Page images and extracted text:
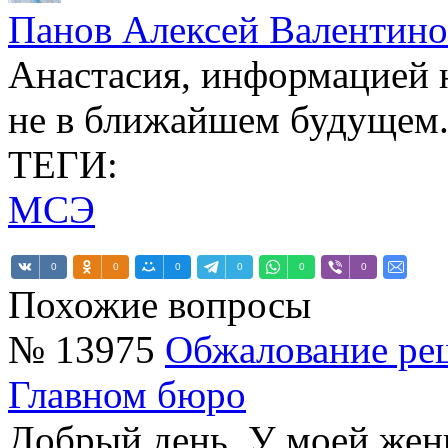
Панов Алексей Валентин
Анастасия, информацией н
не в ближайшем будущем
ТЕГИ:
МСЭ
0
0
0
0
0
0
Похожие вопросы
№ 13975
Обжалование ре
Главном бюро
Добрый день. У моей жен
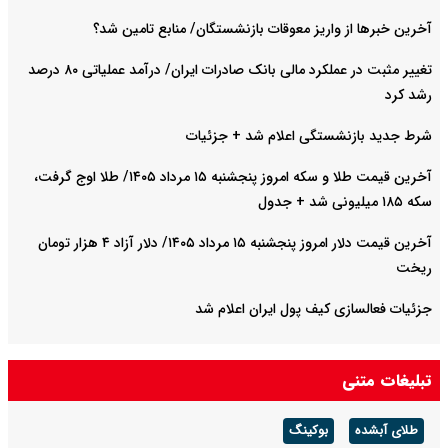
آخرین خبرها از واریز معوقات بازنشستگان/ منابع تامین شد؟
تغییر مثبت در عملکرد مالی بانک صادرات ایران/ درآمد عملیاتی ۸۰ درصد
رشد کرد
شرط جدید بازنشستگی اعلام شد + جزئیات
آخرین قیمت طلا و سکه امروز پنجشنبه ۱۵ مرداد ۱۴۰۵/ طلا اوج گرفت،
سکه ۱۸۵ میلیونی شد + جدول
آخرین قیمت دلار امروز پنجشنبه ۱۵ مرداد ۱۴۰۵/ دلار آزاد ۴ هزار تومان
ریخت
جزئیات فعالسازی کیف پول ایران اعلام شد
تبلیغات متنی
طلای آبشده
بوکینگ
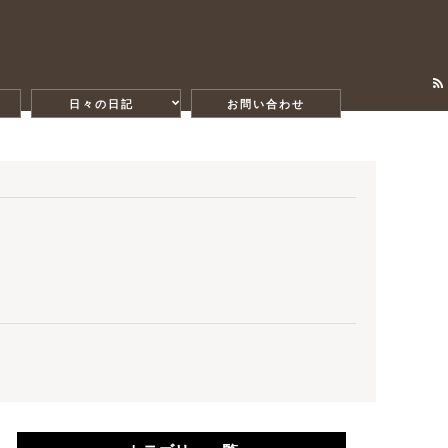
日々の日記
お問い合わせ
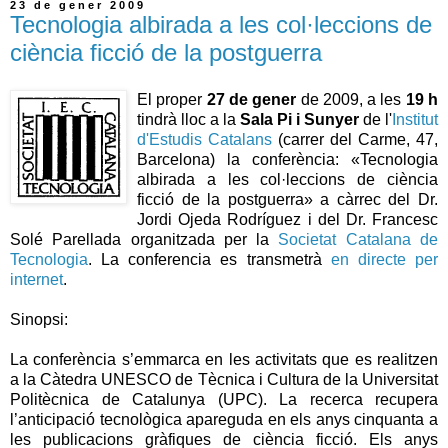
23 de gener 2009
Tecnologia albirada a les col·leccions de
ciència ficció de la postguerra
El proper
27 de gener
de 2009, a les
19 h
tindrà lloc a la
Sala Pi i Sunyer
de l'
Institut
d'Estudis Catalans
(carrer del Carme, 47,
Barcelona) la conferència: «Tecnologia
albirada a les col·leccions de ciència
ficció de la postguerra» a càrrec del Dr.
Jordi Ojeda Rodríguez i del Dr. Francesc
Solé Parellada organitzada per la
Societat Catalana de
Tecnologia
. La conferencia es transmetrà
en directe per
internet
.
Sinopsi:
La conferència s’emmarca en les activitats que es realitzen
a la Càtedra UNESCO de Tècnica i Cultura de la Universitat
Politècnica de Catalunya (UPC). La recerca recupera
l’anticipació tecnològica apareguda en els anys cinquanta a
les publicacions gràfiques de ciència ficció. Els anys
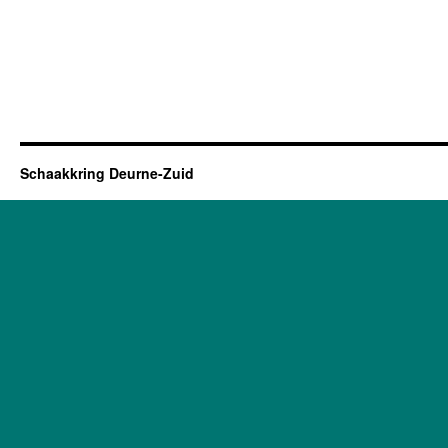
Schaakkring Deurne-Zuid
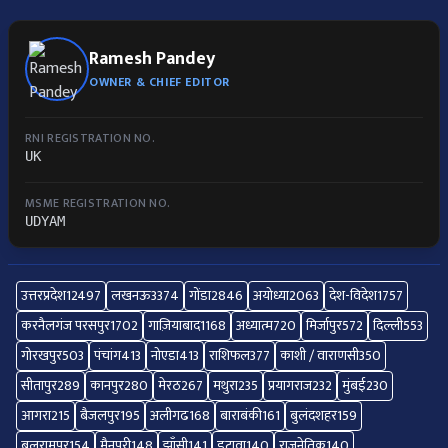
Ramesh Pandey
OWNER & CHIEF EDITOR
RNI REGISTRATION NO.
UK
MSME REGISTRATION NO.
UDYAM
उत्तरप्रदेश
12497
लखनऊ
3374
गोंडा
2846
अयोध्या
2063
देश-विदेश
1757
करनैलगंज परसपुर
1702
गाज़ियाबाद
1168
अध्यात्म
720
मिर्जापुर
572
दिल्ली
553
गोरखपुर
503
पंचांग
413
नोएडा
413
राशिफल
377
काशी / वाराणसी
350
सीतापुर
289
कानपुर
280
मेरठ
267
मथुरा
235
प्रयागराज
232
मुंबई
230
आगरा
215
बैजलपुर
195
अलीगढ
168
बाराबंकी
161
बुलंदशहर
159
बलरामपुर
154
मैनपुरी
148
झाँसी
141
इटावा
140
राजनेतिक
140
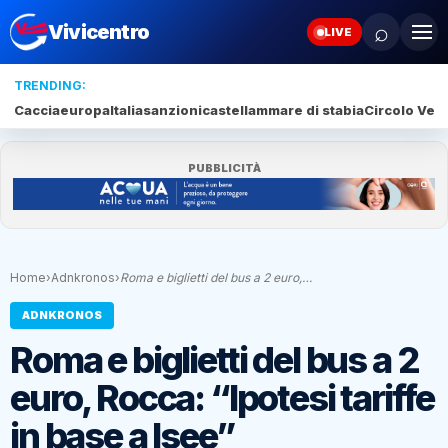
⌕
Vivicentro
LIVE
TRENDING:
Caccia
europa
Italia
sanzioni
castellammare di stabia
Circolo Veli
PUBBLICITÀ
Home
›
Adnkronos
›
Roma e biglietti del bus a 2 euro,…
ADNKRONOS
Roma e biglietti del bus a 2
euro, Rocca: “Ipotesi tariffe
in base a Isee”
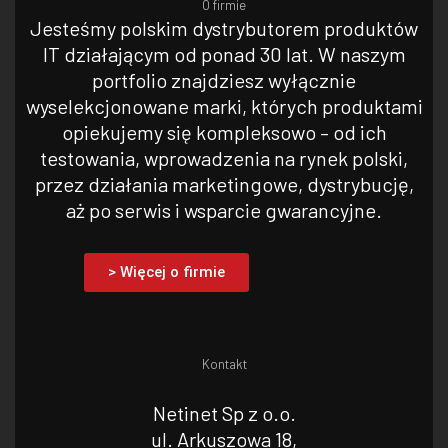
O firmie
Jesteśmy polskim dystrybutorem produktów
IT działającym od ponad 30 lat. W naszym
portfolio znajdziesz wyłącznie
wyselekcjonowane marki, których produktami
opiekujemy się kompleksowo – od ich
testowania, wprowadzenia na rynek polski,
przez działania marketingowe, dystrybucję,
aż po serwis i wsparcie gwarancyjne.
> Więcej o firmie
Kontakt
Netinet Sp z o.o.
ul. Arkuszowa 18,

### Work required
Give the entries above again in full and exactly, but not the pictures.

### Answer to the exercise
Панов Алексей Валентин
Анастасия, информацией н
не в ближайшем будущем
ТЕГИ:
МСЭ
0
0
0
0
0
0
Похожие вопросы
№ 13975
Обжалование ре
Главном бюро
Добрый день. У моей жен
آخرین خبرها از واریز معوقات بازنشستگان/ منابع تامین شد؟
تغییر مثبت در عملکرد مالی بانک صادرات ایران/ درآمد عملیاتی ۸۰ درصد
رشد کرد
شرط جدید بازنشستگی اعلام شد + جزئیات
آخرین قیمت طلا و سکه امروز پنجشنبه ۱۵ مرداد ۱۴۰۵/ طلا اوج گرفت،
سکه ۱۸۵ میلیونی شد + جدول
آخرین قیمت دلار امروز پنجشنبه ۱۵ مرداد ۱۴۰۵/ دلار آزاد ۴ هزار تومان
ریخت
جزئیات فعالسازی کیف پول ایران اعلام شد
تبلیغات متنی
طلای آبشده
بوکینگ
日々の日記
お問い合わせ
23 de gener 2009
Tecnologia albirada a les col·leccions de
ciència ficció de la postguerra
El proper
27 de gener
de 2009, a les
19 h
tindrà lloc a la
Sala Pi i Sunyer
de l'
Institut
d'Estudis Catalans
(carrer del Carme, 47,
Barcelona) la conferència: «Tecnologia
albirada a les col·leccions de ciència
ficció de la postguerra» a càrrec del Dr.
Jordi Ojeda Rodríguez i del Dr. Francesc
Solé Parellada organitzada per la
Societat Catalana de
Tecnologia
. La conferencia es transmetrà
en directe per
internet
.
Sinopsi:
La conferència s’emmarca en les activitats que es realitzen
a la Càtedra UNESCO de Tècnica i Cultura de la Universitat
Politècnica de Catalunya (UPC). La recerca recupera
l’anticipació tecnològica apareguda en els anys cinquanta a
les publicacions gràfiques de ciència ficció. Els anys
Schaakkring Deurne-Zuid
Ramesh Pandey
OWNER & CHIEF EDITOR
RNI REGISTRATION NO.
UK
MSME REGISTRATION NO.
UDYAM
उत्तरप्रदेश
12497
लखनऊ
3374
गोंडा
2846
अयोध्या
2063
देश-विदेश
1757
करनैलगंज परसपुर
1702
गाज़ियाबाद
1168
अध्यात्म
720
मिर्जापुर
572
दिल्ली
553
गोरखपुर
503
पंचांग
413
नोएडा
413
राशिफल
377
काशी / वाराणसी
350
सीतापुर
289
कानपुर
280
मेरठ
267
मथुरा
235
प्रयागराज
232
मुंबई
230
आगरा
215
बैजलपुर
195
अलीगढ
168
बाराबंकी
161
बुलंदशहर
159
बलरामपुर
154
मैनपुरी
148
झाँसी
141
इटावा
140
राजनेतिक
140
⌕
Vivicentro
LIVE
TRENDING:
Caccia
europa
Italia
sanzioni
castellammare di stabia
Circolo Veli
PUBBLICITÀ
Home
›
Adnkronos
›
Roma e biglietti del bus a 2 euro,…
ADNKRONOS
Roma e biglietti del bus a 2
euro, Rocca: “Ipotesi tariffe
in base a Isee”
O firmie
Jesteśmy polskim dystrybutorem produktów
IT działającym od ponad 30 lat. W naszym
portfolio znajdziesz wyłącznie
wyselekcjonowane marki, których produktami
opiekujemy się kompleksowo – od ich
testowania, wprowadzenia na rynek polski,
przez działania marketingowe, dystrybucję,
aż po serwis i wsparcie gwarancyjne.
> Więcej o firmie
Kontakt
Netinet Sp z o.o.
ul. Arkuszowa 18,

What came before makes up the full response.